Social tensions ran high and hot during the first Gilded Age, and between 1886 and 1893, state governors called upon the National Guard more than 100 times to quell labor unrest and protect private property. New York bankers and Wall Street speculators were targets of vitriol, hatred and, very often, violence. Convinced that too much money and influence accumulating in too few hands was dangerous, citizens argued, debated, marched, and fought in the streets. Capitalism was not the foregone conclusion that it is today. Who controlled the means of production meant a great deal to the proletariat of the first Gilded Age.

So what happened to the American spirit of resistance? Fraser points to two major events. First, there was mass consumption driven by advertising that focused on self-realization and self-identity through products and brands.

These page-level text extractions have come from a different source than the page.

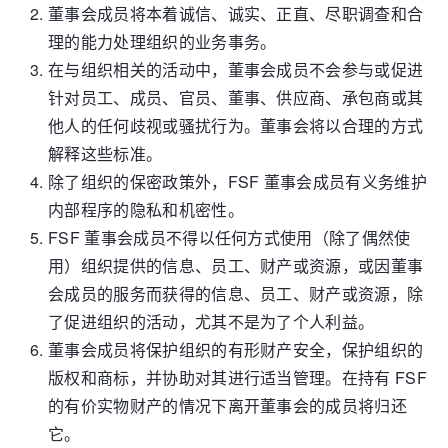
董事会成员将本着诚信、诚实、正直、尽职调查和合
理的能力处理组织的业务事务。
在与组织相关的活动中，董事会成员不会参与或促进
针对员工、成员、官员、董事、供应商、承包商或其
他人的任何歧视或骚扰行为。董事会将以合理的方式
解释这些标准。
除了组织的保密政策外，FSF 董事会成员有义务维护
内部程序的隐私和机密性。
FSF 董事会成员不得以任何方式使用（除了偶然使
用）组织提供的信息、员工、财产或资源，或因董事
会成员的服务而获得的信息、员工、财产或资源，除
了促进组织的活动，尤其不是为了个人利益。
董事会成员将保护组织的有形财产安全，保护组织的
版权和商标，并协助对其进行适当管理。在持有 FSF
的有价实物财产的情况下离开董事会的成员将归还
它。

Second, there was the financialization of the American economy. The ground shifted beneath the feet of working people when the U.S. abandoned manufacturing for finance; capital became more fluid and less tethered to locales like Youngstown, Ohio; Detroit, Michigan; and Gary, Indiana. Union membership and influence waned, as did working-class identity and solidarity. By the late 20th century, manufacturing jobs had been exported abroad while work in the U.S. became more contingent, uncertain, and precarious.

The financialization of the economy, coupled with weakened fealty to the ideology of the New Deal, has produced a second Gilded Age where the chasm between the wealthy and everyone else is wider than ever. A real threat now is that the remorseless logic of the free market will destroy the free market and, quite possibly, the planet. With scholarly skill and a common touch Fraser illustrates an inescapable irony: In creating our second Gilded Age, the wizards of American finance have liquidated the assets that built the first Gilded Age.

You might say that when it comes to American-style capitalism, some things never change.